Het Maratha-Rajput-conflict leidde ook tot de verschillen tussen de Maratha's en de Jats. In 1754 belegerden ze het Kumher Fort van Bharatpur, het fort van de jat-heerser Suraj Mal. Het beleg duurde vier maanden en werd pas ingetrokken nadat Suraj Mal ermee instemde hulde te brengen aan de Maratha's.

De Durrani's bleven de noordwestelijke delen van India binnenvallen en hadden een ongemakkelijke vrede gesloten met de Mughals. Met de opkomst van de Maratha-macht was de macht van de Mughals echter afgenomen. Balaji Baji Rao was zelfs van plan zijn zoon Vishwasrao op de Mughal-troon te plaatsen.

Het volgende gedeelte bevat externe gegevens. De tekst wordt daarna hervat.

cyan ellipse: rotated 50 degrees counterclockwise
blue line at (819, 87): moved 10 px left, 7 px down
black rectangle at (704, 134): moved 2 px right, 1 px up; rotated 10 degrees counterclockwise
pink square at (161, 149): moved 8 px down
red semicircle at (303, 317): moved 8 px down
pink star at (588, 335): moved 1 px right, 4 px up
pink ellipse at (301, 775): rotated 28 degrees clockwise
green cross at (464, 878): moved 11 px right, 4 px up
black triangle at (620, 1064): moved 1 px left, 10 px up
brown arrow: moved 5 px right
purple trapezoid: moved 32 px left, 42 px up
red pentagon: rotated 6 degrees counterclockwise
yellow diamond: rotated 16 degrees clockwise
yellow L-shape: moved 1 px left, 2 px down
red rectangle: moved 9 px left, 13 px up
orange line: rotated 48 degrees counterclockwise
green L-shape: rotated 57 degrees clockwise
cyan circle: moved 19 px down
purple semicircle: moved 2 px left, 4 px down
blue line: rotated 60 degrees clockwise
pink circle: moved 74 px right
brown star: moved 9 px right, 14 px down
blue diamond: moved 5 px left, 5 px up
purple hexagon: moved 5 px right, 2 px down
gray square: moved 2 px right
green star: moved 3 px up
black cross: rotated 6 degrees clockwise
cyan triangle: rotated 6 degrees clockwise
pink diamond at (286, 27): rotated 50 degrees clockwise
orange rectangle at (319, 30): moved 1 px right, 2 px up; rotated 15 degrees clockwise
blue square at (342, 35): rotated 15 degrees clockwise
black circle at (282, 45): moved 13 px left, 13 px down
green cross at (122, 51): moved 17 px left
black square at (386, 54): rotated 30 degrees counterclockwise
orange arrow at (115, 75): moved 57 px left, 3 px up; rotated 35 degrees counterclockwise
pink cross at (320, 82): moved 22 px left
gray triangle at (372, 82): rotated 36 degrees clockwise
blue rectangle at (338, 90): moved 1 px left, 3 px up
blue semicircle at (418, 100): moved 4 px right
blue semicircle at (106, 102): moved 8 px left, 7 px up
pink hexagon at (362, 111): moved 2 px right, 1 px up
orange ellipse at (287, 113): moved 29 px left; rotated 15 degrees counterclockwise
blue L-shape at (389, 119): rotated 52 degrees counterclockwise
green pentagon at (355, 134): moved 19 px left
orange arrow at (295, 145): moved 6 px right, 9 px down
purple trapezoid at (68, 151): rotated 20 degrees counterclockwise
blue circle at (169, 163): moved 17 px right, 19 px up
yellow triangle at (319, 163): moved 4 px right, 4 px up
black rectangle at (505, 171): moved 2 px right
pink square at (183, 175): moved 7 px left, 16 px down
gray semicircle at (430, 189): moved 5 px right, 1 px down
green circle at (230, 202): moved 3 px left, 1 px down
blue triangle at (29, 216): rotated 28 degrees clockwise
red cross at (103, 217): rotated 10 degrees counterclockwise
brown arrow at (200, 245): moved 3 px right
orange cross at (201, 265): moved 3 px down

In 1758 veroverden de Maratha's Lahore en Peshawar, van Timur Shah Durrani, de zoon van de Afghaanse koning Ahmad Shah Durrani.

De Mughals verloren duidelijk hun hegemonie over het Indiase subcontinent en de Maratha's vormden de grootste bedreiging. Daarom zochten ze de hulp van Ahmad Shah Durrani. Met de steun van de Rohillas en de Nawab van Oudh namen de Durranis het op tegen de Maratha's, die werden ondersteund door Holkars, Scindias en Gaikwads. De twee partijen vochten het uit in Panipat - in de Derde Slag om Panipat - op 14 januari 1761, waarin verschillende belangrijke Maratha-generaals, waaronder zijn Vishwasrao, het leven lieten.

Familie, persoonlijk leven en dood

Balaji Rao was getrouwd met Gopikabai en had drie zonen bij haar - Vishwasrao, Madhavrao en Narayan Rao.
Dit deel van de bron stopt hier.